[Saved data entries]

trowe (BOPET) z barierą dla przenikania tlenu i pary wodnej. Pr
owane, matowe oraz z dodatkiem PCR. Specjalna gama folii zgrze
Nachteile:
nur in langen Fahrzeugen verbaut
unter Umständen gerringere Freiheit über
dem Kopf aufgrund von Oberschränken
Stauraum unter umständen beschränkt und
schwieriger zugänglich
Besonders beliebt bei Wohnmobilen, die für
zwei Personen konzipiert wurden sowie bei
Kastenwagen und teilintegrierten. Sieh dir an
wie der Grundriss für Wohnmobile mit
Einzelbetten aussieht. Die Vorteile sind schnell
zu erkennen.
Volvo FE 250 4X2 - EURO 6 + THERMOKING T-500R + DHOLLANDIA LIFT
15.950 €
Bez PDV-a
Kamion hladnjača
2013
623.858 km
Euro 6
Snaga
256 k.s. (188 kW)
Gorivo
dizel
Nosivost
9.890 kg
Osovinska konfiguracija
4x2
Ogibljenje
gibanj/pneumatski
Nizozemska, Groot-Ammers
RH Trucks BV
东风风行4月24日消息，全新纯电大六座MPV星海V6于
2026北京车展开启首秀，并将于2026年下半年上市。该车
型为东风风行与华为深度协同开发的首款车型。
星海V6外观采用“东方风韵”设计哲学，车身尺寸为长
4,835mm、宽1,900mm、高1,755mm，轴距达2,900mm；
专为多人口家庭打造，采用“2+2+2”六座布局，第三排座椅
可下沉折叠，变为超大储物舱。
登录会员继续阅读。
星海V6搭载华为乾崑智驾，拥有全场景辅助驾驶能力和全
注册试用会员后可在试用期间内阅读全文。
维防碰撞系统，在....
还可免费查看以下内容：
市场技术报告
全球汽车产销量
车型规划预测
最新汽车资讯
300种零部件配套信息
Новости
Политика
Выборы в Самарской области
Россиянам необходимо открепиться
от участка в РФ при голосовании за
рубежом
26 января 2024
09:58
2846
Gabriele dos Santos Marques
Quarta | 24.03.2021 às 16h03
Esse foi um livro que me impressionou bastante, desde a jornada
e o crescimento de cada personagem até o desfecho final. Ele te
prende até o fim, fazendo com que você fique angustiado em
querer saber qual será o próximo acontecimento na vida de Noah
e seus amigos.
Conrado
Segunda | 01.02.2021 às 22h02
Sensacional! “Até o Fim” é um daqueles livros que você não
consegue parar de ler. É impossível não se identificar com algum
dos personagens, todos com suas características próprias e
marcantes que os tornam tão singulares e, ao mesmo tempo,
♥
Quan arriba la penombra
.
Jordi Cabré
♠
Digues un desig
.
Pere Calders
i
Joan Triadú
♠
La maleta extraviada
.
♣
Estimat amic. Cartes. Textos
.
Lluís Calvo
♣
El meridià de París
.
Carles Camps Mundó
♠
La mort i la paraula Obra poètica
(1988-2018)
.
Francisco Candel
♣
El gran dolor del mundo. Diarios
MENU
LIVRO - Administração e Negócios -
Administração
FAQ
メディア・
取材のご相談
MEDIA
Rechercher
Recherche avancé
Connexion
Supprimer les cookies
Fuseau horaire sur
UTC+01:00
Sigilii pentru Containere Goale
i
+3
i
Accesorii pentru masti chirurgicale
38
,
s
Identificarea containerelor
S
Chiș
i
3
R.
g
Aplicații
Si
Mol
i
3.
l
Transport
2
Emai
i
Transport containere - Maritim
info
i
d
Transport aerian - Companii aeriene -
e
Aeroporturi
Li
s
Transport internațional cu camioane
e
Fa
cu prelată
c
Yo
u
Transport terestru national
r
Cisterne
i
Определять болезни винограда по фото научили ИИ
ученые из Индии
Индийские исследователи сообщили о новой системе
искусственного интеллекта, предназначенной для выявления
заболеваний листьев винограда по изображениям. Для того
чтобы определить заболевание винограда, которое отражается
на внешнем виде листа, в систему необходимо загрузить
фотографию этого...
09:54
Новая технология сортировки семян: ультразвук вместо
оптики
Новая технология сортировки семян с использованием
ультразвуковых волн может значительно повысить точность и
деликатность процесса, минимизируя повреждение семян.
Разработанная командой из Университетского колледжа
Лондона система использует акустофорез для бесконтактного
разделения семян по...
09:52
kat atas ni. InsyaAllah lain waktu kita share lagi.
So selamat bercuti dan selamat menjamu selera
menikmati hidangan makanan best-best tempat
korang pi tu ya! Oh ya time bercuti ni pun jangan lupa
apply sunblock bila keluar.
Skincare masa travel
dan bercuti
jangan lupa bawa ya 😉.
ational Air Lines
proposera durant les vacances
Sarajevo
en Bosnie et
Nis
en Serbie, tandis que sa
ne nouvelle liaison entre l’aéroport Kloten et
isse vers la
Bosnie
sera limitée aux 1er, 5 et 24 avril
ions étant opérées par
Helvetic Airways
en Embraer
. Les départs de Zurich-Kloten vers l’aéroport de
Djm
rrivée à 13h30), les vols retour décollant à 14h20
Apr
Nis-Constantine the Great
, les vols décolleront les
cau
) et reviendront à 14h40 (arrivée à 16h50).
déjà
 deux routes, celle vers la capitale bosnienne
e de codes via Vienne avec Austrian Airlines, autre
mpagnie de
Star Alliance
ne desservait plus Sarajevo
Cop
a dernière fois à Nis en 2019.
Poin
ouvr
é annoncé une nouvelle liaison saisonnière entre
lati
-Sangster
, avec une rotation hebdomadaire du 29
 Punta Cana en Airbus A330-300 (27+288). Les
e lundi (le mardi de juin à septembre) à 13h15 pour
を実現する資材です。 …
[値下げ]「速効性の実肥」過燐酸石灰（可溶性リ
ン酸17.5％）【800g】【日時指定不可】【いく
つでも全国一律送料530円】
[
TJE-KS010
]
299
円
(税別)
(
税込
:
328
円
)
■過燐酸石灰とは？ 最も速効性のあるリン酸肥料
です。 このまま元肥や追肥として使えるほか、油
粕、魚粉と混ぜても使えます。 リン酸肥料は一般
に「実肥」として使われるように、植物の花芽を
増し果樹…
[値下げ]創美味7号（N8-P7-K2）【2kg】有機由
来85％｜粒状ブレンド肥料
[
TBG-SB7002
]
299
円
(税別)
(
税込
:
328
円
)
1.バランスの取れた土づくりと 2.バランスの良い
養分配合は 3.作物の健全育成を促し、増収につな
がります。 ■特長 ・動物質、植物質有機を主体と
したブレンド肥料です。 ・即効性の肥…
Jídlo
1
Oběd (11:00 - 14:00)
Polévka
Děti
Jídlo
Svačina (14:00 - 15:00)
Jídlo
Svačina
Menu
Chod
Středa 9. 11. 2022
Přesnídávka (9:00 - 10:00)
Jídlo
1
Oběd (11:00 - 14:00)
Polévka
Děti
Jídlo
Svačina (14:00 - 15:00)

WHAT THIS TASK INVOLVES - Copy every line above exactly.

THE COMPLETED TASK -
trowe (BOPET) z barierą dla przenikania tlenu i pary wodnej. Pr
owane, matowe oraz z dodatkiem PCR. Specjalna gama folii zgrze
Nachteile:
nur in langen Fahrzeugen verbaut
unter Umständen gerringere Freiheit über
dem Kopf aufgrund von Oberschränken
Stauraum unter umständen beschränkt und
schwieriger zugänglich
Besonders beliebt bei Wohnmobilen, die für
zwei Personen konzipiert wurden sowie bei
Kastenwagen und teilintegrierten. Sieh dir an
wie der Grundriss für Wohnmobile mit
Einzelbetten aussieht. Die Vorteile sind schnell
zu erkennen.
Volvo FE 250 4X2 - EURO 6 + THERMOKING T-500R + DHOLLANDIA LIFT
15.950 €
Bez PDV-a
Kamion hladnjača
2013
623.858 km
Euro 6
Snaga
256 k.s. (188 kW)
Gorivo
dizel
Nosivost
9.890 kg
Osovinska konfiguracija
4x2
Ogibljenje
gibanj/pneumatski
Nizozemska, Groot-Ammers
RH Trucks BV
东风风行4月24日消息，全新纯电大六座MPV星海V6于
2026北京车展开启首秀，并将于2026年下半年上市。该车
型为东风风行与华为深度协同开发的首款车型。
星海V6外观采用“东方风韵”设计哲学，车身尺寸为长
4,835mm、宽1,900mm、高1,755mm，轴距达2,900mm；
专为多人口家庭打造，采用“2+2+2”六座布局，第三排座椅
可下沉折叠，变为超大储物舱。
登录会员继续阅读。
星海V6搭载华为乾崑智驾，拥有全场景辅助驾驶能力和全
注册试用会员后可在试用期间内阅读全文。
维防碰撞系统，在....
还可免费查看以下内容：
市场技术报告
全球汽车产销量
车型规划预测
最新汽车资讯
300种零部件配套信息
Новости
Политика
Выборы в Самарской области
Россиянам необходимо открепиться
от участка в РФ при голосовании за
рубежом
26 января 2024
09:58
2846
Gabriele dos Santos Marques
Quarta | 24.03.2021 às 16h03
Esse foi um livro que me impressionou bastante, desde a jornada
e o crescimento de cada personagem até o desfecho final. Ele te
prende até o fim, fazendo com que você fique angustiado em
querer saber qual será o próximo acontecimento na vida de Noah
e seus amigos.
Conrado
Segunda | 01.02.2021 às 22h02
Sensacional! “Até o Fim” é um daqueles livros que você não
consegue parar de ler. É impossível não se identificar com algum
dos personagens, todos com suas características próprias e
marcantes que os tornam tão singulares e, ao mesmo tempo,
♥
Quan arriba la penombra
.
Jordi Cabré
♠
Digues un desig
.
Pere Calders
i
Joan Triadú
♠
La maleta extraviada
.
♣
Estimat amic. Cartes. Textos
.
Lluís Calvo
♣
El meridià de París
.
Carles Camps Mundó
♠
La mort i la paraula Obra poètica
(1988-2018)
.
Francisco Candel
♣
El gran dolor del mundo. Diarios
MENU
LIVRO - Administração e Negócios -
Administração
FAQ
メディア・
取材のご相談
MEDIA
Rechercher
Recherche avancé
Connexion
Supprimer les cookies
Fuseau horaire sur
UTC+01:00
Sigilii pentru Containere Goale
i
+3
i
Accesorii pentru masti chirurgicale
38
,
s
Identificarea containerelor
S
Chiș
i
3
R.
g
Aplicații
Si
Mol
i
3.
l
Transport
2
Emai
i
Transport containere - Maritim
info
i
d
Transport aerian - Companii aeriene -
e
Aeroporturi
Li
s
Transport internațional cu camioane
e
Fa
cu prelată
c
Yo
u
Transport terestru national
r
Cisterne
i
Определять болезни винограда по фото научили ИИ
ученые из Индии
Индийские исследователи сообщили о новой системе
искусственного интеллекта, предназначенной для выявления
заболеваний листьев винограда по изображениям. Для того
чтобы определить заболевание винограда, которое отражается
на внешнем виде листа, в систему необходимо загрузить
фотографию этого...
09:54
Новая технология сортировки семян: ультразвук вместо
оптики
Новая технология сортировки семян с использованием
ультразвуковых волн может значительно повысить точность и
деликатность процесса, минимизируя повреждение семян.
Разработанная командой из Университетского колледжа
Лондона система использует акустофорез для бесконтактного
разделения семян по...
09:52
kat atas ni. InsyaAllah lain waktu kita share lagi.
So selamat bercuti dan selamat menjamu selera
menikmati hidangan makanan best-best tempat
korang pi tu ya! Oh ya time bercuti ni pun jangan lupa
apply sunblock bila keluar.
Skincare masa travel
dan bercuti
jangan lupa bawa ya 😉.
ational Air Lines
proposera durant les vacances
Sarajevo
en Bosnie et
Nis
en Serbie, tandis que sa
ne nouvelle liaison entre l’aéroport Kloten et
isse vers la
Bosnie
sera limitée aux 1er, 5 et 24 avril
ions étant opérées par
Helvetic Airways
en Embraer
. Les départs de Zurich-Kloten vers l’aéroport de
Djm
rrivée à 13h30), les vols retour décollant à 14h20
Apr
Nis-Constantine the Great
, les vols décolleront les
cau
) et reviendront à 14h40 (arrivée à 16h50).
déjà
 deux routes, celle vers la capitale bosnienne
e de codes via Vienne avec Austrian Airlines, autre
mpagnie de
Star Alliance
ne desservait plus Sarajevo
Cop
a dernière fois à Nis en 2019.
Poin
ouvr
é annoncé une nouvelle liaison saisonnière entre
lati
-Sangster
, avec une rotation hebdomadaire du 29
 Punta Cana en Airbus A330-300 (27+288). Les
e lundi (le mardi de juin à septembre) à 13h15 pour
を実現する資材です。 …
[値下げ]「速効性の実肥」過燐酸石灰（可溶性リ
ン酸17.5％）【800g】【日時指定不可】【いく
つでも全国一律送料530円】
[
TJE-KS010
]
299
円
(税別)
(
税込
:
328
円
)
■過燐酸石灰とは？ 最も速効性のあるリン酸肥料
です。 このまま元肥や追肥として使えるほか、油
粕、魚粉と混ぜても使えます。 リン酸肥料は一般
に「実肥」として使われるように、植物の花芽を
増し果樹…
[値下げ]創美味7号（N8-P7-K2）【2kg】有機由
来85％｜粒状ブレンド肥料
[
TBG-SB7002
]
299
円
(税別)
(
税込
:
328
円
)
1.バランスの取れた土づくりと 2.バランスの良い
養分配合は 3.作物の健全育成を促し、増収につな
がります。 ■特長 ・動物質、植物質有機を主体と
したブレンド肥料です。 ・即効性の肥…
Jídlo
1
Oběd (11:00 - 14:00)
Polévka
Děti
Jídlo
Svačina (14:00 - 15:00)
Jídlo
Svačina
Menu
Chod
Středa 9. 11. 2022
Přesnídávka (9:00 - 10:00)
Jídlo
1
Oběd (11:00 - 14:00)
Polévka
Děti
Jídlo
Svačina (14:00 - 15:00)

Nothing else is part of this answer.